== EXERCISE DETAILS ==
The records that follow need to be printed exactly. Leave out each image.

[Saved entries]
------------------------------

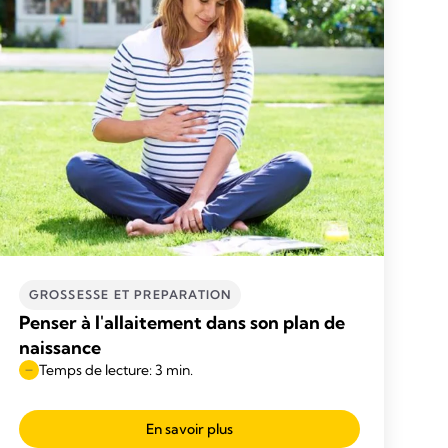
GROSSESSE ET PREPARATION
Penser à l'allaitement dans son plan de
naissance
Temps de lecture: 3 min.
En savoir plus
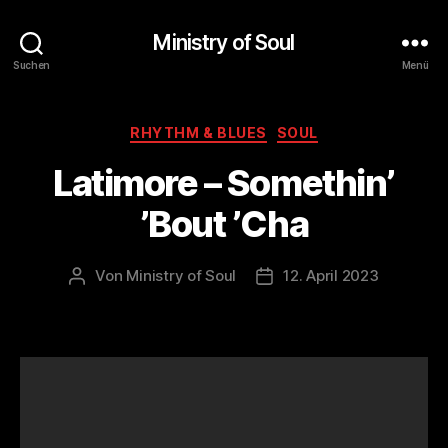
Ministry of Soul
Suchen
Menü
Kategorien
RHYTHM & BLUES
SOUL
Latimore – Somethin’
’Bout ’Cha
Von
Ministry of Soul
12. April 2023
Beitragsautor
Veröffentlichungsdatum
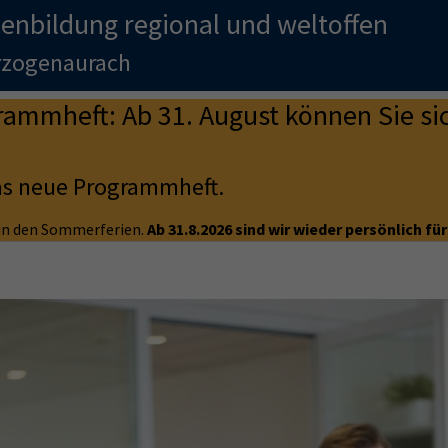
enbildung regional und weltoffen
erzogenaurach
mmheft: Ab 31. August können Sie sic
as neue Programmheft.
e in den Sommerferien.
Ab 31.8.2026 sind wir wieder persönlich für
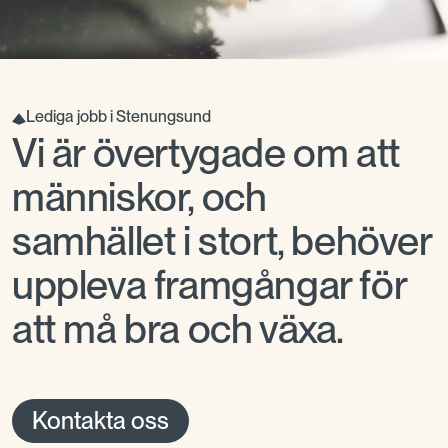
Lediga jobb i Stenungsund
Vi är övertygade om att
människor, och
samhället i stort, behöver
uppleva framgångar för
att må bra och växa.
Kontakta oss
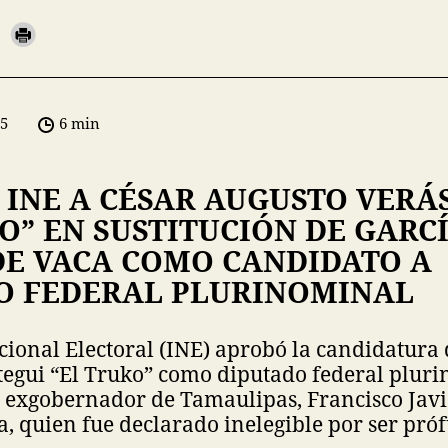
05
6 min
 INE A CÉSAR AUGUSTO VERÁ
O” EN SUSTITUCIÓN DE GARC
DE VACA COMO CANDIDATO A
O FEDERAL PLURINOMINAL
acional Electoral (INE) aprobó la candidatura
tegui “El Truko” como diputado federal plur
l exgobernador de Tamaulipas, Francisco Javi
, quien fue declarado inelegible por ser próf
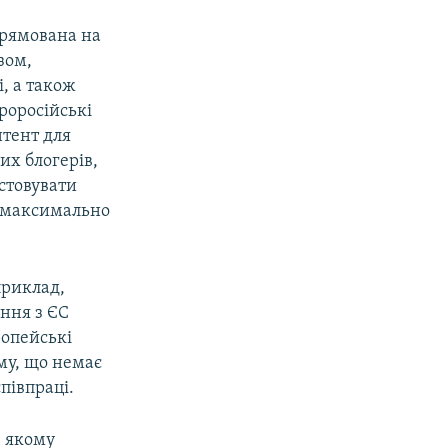
спрямована на
зом,
і, а також
проросійські
нтент для
их блогерів,
стовувати
я максимально
приклад,
ння з ЄС
ропейські
ому, що немає
співпраці.
в якому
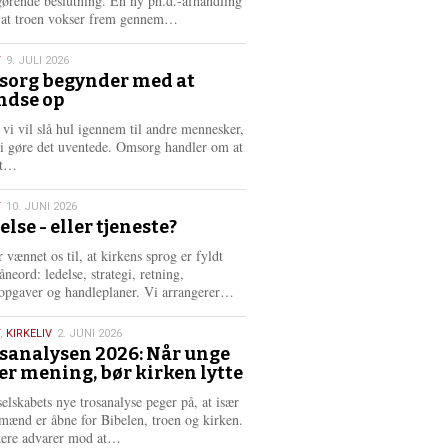
gørende beslutning. En ny ph.d.-afhandling
L
, at troen vokser frem gennem…
æ
s
T
9. JULI 2026
m
org begynder med at
e
ndse op
6
r
e
 vi vil slå hul igennem til andre mennesker,
vi gøre det uventede. Omsorg handler om at
L
dt…
æ
s
T
10. JUNI 2026
m
else - eller tjeneste?
e
6
r
 vænnet os til, at kirkens sprog er fyldt
e
neord: ledelse, strategi, retning,
L
opgaver og handleplaner. Vi arrangerer…
æ
s
,
KIRKELIV
2. JUNI 2026
m
sanalysen 2026: Når unge
e
er mening, bør kirken lytte
6
r
e
selskabets nye trosanalyse peger på, at især
mænd er åbne for Bibelen, troen og kirken.
L
kere advarer mod at…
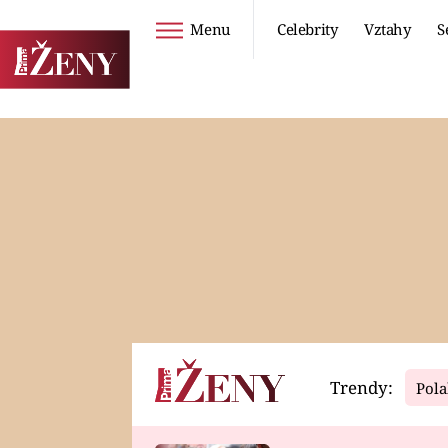
Menu
Celebrity
Vztahy
S
Seriály
Životní styl
ZOO
DIETY A HUBNUTÍ
PROSTŘENO!
CESTOVÁNÍ A
DOVOLENÁ
DUCH
ZDRAVÍ
Trendy:
Pola
Horoskopy
Video
ASTROČLÁNKY
SERIÁLY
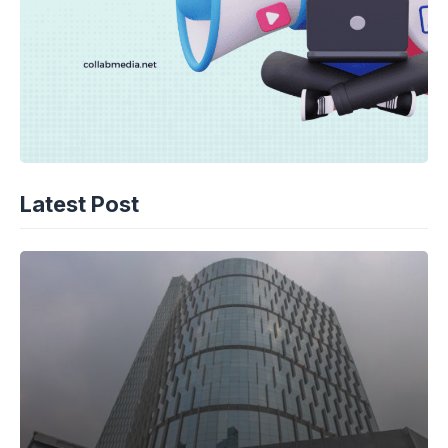
Latest Post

------------------------------

== ANSWER ==
GROSSESSE ET PREPARATION
Penser à l'allaitement dans son plan de
naissance
Temps de lecture: 3 min.
En savoir plus
Ministry of Soul
Suchen
Menü
Kategorien
RHYTHM & BLUES
SOUL
Latimore – Somethin’
’Bout ’Cha
Von
Ministry of Soul
12. April 2023
Beitragsautor
Veröffentlichungsdatum
enbildung regional und weltoffen
erzogenaurach
mmheft: Ab 31. August können Sie sic
as neue Programmheft.
e in den Sommerferien.
Ab 31.8.2026 sind wir wieder persönlich für
Lediga jobb i Stenungsund
Vi är övertygade om att
människor, och
samhället i stort, behöver
uppleva framgångar för
att må bra och växa.
Kontakta oss
05
6 min
 INE A CÉSAR AUGUSTO VERÁ
O” EN SUSTITUCIÓN DE GARC
DE VACA COMO CANDIDATO A
O FEDERAL PLURINOMINAL
acional Electoral (INE) aprobó la candidatura
tegui “El Truko” como diputado federal plur
l exgobernador de Tamaulipas, Francisco Javi
, quien fue declarado inelegible por ser próf
спрямована на
зом,
і, а також
проросійські
нтент для
их блогерів,
стовувати
я максимально
приклад,
ння з ЄС
ропейські
ому, що немає
співпраці.
в якому
gørende beslutning. En ny ph.d.-afhandling
L
, at troen vokser frem gennem…
æ
s
T
9. JULI 2026
m
org begynder med at
e
ndse op
6
r
e
 vi vil slå hul igennem til andre mennesker,
vi gøre det uventede. Omsorg handler om at
L
dt…
æ
s
T
10. JUNI 2026
m
else - eller tjeneste?
e
6
r
 vænnet os til, at kirkens sprog er fyldt
e
neord: ledelse, strategi, retning,
L
opgaver og handleplaner. Vi arrangerer…
æ
s
,
KIRKELIV
2. JUNI 2026
m
sanalysen 2026: Når unge
e
er mening, bør kirken lytte
6
r
e
selskabets nye trosanalyse peger på, at især
mænd er åbne for Bibelen, troen og kirken.
L
kere advarer mod at…
Menu
Celebrity
Vztahy
S
Seriály
Životní styl
ZOO
DIETY A HUBNUTÍ
PROSTŘENO!
CESTOVÁNÍ A
DOVOLENÁ
DUCH
ZDRAVÍ
Trendy:
Pola
Horoskopy
Video
ASTROČLÁNKY
SERIÁLY
Latest Post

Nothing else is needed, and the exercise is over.